Authors: El-Kouhen, K  Morisset, J 
Citation: El-Kouhen K and Morisset J, Pancreas. 2010 Mar;39(2):127-34.
Pubmed: (View Article at PubMed) PMID:19959964
DOI: Full-text: DOI:10.1097/MPA.0b013e3181bea475

OBJECTIVES: This study evaluated the role played by cholecystokinin (CCK) receptors' occupation in the control of somatostatin (SS) secretion in RIN-14B cells. METHODS: The presence of the CCK receptors 1 and 2 was confirmed by immunofluorescence, and SS secretion was evaluated by enzyme-linked immunosorbent assay. RESULTS: By immunofluorescence, 95% of the cell population was composed of SS cells bearing both CCK-R subtypes with 5% of beta cells (data not shown).
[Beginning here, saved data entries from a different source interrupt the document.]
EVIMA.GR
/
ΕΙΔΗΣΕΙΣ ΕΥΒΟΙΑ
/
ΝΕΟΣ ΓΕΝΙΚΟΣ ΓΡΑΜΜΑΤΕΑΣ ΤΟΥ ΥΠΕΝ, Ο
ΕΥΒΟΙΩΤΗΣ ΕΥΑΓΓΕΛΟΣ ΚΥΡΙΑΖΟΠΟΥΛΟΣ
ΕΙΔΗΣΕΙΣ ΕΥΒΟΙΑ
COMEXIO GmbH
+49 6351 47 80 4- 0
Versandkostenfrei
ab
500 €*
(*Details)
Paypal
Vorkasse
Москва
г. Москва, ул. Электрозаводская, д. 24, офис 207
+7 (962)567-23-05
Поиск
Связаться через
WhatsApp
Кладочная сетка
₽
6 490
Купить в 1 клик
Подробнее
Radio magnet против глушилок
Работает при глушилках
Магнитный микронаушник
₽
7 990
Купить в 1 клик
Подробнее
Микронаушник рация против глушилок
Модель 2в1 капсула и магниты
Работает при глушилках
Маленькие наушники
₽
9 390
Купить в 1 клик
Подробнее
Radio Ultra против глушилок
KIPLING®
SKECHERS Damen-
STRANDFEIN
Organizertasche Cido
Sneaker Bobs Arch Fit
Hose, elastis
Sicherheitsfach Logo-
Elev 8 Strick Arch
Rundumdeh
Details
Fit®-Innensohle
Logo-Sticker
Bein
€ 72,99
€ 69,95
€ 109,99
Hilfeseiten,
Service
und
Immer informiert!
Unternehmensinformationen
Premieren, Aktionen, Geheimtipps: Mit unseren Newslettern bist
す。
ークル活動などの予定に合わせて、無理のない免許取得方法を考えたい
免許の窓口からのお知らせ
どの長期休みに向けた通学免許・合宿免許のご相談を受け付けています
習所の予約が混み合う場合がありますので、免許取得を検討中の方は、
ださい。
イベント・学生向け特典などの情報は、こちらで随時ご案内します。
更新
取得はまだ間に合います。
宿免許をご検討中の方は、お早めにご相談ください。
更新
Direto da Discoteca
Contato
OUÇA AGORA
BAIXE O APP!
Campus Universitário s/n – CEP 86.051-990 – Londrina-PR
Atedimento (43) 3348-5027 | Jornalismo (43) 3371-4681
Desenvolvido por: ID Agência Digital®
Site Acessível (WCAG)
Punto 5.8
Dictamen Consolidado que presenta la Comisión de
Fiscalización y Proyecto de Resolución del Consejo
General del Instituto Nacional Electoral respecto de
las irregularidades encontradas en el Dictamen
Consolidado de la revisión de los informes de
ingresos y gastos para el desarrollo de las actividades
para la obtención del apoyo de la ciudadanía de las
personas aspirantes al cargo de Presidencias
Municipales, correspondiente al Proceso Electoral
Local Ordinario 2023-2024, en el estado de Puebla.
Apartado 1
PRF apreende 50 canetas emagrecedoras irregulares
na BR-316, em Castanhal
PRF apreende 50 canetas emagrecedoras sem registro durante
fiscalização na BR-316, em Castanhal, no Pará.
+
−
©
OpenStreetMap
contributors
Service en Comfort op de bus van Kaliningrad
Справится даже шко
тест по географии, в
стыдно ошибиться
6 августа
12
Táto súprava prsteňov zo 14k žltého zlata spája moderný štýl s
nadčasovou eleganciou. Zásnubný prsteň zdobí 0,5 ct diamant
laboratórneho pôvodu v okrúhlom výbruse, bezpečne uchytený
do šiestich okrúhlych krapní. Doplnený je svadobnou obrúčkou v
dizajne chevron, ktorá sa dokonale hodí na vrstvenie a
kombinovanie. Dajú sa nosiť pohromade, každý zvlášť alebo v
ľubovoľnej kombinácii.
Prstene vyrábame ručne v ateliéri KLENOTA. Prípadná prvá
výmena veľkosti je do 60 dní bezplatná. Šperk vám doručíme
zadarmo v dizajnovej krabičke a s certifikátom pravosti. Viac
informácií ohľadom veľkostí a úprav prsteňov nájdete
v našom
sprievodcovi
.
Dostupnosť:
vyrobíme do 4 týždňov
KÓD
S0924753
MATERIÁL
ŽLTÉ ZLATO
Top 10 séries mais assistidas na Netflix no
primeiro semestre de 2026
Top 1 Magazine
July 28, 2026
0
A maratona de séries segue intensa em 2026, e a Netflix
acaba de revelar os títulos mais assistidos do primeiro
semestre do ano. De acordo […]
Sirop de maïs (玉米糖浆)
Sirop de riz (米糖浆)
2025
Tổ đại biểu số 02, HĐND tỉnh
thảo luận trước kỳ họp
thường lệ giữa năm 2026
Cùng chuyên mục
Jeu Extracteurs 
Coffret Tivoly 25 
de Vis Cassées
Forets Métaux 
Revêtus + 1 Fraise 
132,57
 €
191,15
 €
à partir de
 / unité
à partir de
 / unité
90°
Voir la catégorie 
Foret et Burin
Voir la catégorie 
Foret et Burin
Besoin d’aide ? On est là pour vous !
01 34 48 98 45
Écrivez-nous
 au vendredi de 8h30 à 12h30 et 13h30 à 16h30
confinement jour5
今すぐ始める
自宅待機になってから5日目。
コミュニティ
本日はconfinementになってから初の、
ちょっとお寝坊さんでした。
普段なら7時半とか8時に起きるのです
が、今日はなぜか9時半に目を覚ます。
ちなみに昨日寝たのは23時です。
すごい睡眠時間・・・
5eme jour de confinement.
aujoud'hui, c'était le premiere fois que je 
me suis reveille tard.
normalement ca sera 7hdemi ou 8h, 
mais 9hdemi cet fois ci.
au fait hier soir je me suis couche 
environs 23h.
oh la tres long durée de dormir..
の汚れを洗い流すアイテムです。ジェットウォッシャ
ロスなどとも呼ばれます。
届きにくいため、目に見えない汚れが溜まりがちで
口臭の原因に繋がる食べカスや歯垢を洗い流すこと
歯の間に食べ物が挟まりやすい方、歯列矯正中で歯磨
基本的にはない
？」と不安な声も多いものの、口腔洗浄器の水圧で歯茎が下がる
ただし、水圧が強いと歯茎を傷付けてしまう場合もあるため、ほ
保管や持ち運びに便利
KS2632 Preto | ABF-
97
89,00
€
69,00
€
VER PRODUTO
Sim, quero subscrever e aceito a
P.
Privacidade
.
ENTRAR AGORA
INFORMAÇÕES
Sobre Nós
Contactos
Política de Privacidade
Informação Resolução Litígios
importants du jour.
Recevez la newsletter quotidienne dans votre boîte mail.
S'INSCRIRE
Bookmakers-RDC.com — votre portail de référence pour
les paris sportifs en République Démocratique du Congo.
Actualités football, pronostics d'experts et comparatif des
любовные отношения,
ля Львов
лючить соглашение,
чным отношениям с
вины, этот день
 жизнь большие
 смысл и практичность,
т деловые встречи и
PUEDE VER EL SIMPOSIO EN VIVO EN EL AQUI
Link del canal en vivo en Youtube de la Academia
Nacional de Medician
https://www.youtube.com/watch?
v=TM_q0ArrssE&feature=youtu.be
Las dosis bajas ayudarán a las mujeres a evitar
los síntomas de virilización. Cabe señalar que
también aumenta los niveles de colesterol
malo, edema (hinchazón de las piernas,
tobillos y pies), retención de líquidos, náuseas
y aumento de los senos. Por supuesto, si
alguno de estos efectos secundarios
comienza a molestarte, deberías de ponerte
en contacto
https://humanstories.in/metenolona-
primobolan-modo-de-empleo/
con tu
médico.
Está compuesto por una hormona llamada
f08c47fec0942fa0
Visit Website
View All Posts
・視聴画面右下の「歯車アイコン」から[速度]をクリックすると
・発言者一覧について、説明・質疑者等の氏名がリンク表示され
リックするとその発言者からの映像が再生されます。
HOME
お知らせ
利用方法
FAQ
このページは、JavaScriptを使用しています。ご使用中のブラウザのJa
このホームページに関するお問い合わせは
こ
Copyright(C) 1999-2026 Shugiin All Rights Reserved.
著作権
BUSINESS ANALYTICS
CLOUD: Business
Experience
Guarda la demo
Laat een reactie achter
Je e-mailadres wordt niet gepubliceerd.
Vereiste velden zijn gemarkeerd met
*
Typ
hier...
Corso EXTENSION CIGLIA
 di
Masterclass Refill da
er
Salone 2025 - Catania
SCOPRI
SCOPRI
Cerulein (Cae), a CCK-1R agonist, and pentagastrin, a CCK-2R agonist, dose-dependently increased SS release, 3-fold at 1 mumol/L Cae, 2.5-fold at 10 mumol/L pentagastrin, with occupation of both CCKRs confirmed by L-364,178 and L-365,260 inhibition of CCK receptors 1 and 2. The occupation of high-affinity CCK-1R by Cae was confirmed on SS release with JMV-180, a high-affinity CCK-1R agonist, and absence of SS release inhibition at high Cae concentration occupying the low-affinity CCK-1R. These cells release more than 60% of their SS content by constitutive secretion, confirmed by cycloheximide and brefeldin inhibiting SS synthesis and intracellular trafficking, respectively. CONCLUSIONS: Both CCKR subtypes occupy RIN-14B cells and initiate SS secretion through constitutive secretion controlled at SS synthesis level. Somatostatin secretion via the CCK-1R occupation mobilizes its high-affinity sites.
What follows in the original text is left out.